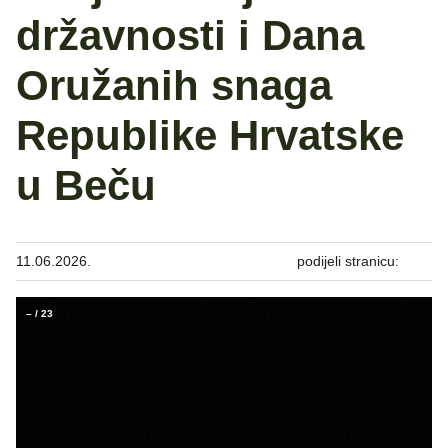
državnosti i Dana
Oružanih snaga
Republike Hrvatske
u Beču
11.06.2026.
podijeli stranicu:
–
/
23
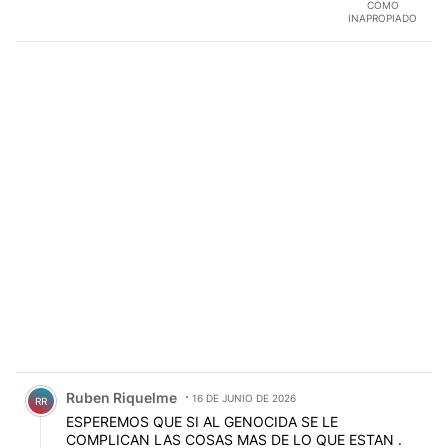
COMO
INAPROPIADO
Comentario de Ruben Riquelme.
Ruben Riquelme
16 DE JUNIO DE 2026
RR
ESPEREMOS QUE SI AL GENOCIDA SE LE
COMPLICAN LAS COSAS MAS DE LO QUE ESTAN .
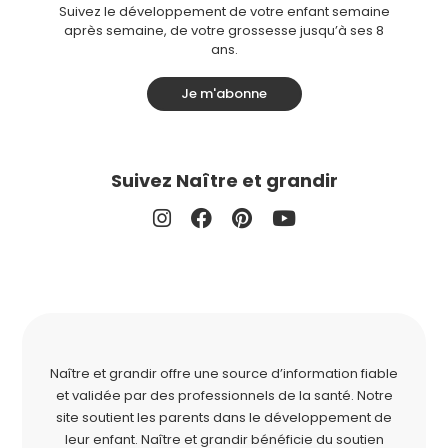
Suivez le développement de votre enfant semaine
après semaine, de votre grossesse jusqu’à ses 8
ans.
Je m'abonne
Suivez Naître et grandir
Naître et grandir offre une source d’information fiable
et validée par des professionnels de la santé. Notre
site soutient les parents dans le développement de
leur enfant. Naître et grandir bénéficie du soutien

- - -

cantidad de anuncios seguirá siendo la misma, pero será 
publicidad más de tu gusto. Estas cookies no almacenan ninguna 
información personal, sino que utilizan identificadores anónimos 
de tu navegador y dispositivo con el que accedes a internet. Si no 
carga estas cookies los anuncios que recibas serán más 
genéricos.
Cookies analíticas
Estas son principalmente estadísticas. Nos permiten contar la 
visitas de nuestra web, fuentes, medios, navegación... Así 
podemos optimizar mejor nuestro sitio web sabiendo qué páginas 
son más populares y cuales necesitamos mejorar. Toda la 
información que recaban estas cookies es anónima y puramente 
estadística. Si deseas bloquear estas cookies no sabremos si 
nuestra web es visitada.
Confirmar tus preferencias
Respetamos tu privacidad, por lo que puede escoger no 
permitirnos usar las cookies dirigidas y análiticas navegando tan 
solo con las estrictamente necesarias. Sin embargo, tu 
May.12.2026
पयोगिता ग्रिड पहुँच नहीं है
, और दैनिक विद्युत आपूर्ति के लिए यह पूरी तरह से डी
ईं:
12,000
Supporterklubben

- - -

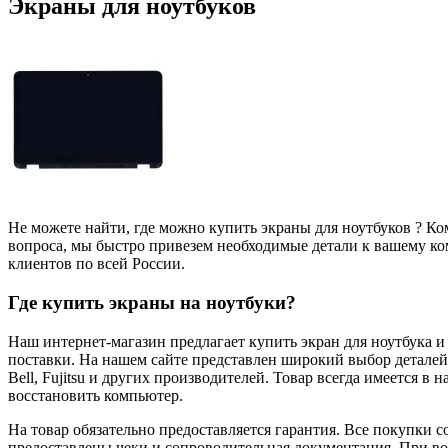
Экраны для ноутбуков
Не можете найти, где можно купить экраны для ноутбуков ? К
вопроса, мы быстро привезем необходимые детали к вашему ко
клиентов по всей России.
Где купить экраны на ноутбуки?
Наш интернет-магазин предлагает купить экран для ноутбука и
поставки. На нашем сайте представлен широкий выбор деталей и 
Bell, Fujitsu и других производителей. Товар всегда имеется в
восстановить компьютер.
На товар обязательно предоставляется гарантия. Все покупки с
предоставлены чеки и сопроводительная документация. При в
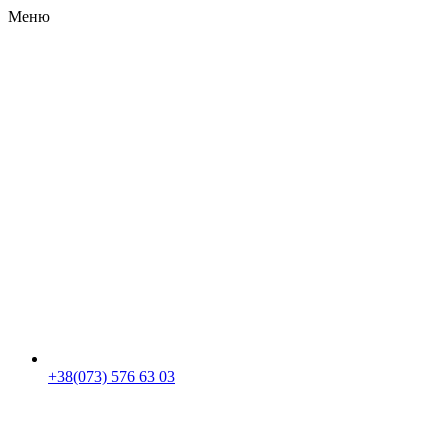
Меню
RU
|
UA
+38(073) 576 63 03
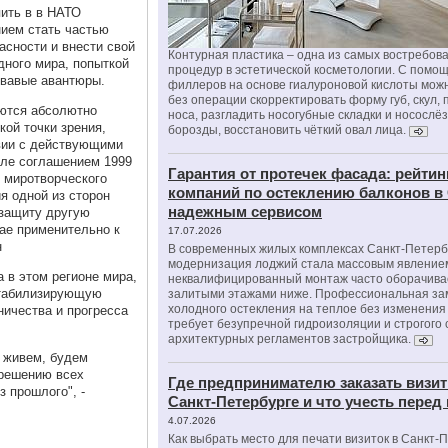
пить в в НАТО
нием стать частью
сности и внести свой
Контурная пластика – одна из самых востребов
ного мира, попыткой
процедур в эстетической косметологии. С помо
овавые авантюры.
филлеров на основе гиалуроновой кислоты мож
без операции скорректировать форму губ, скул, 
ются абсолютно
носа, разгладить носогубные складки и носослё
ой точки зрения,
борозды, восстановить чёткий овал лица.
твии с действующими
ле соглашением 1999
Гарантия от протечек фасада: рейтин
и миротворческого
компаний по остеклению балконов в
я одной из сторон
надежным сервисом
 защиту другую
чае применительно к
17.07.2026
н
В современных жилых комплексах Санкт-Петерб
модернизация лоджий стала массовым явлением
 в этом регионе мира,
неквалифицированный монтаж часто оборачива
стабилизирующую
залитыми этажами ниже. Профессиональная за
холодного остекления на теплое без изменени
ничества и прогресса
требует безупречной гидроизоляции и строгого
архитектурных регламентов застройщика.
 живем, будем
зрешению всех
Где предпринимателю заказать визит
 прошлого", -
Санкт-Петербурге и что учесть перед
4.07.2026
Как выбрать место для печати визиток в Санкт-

- - -

# [TASK]
Scan the listing above, and wherever a line holds the word "anuncios", copy it.

# [ANSWER FOR THE TASK]
cantidad de anuncios seguirá siendo la misma, pero será 
carga estas cookies los anuncios que recibas serán más 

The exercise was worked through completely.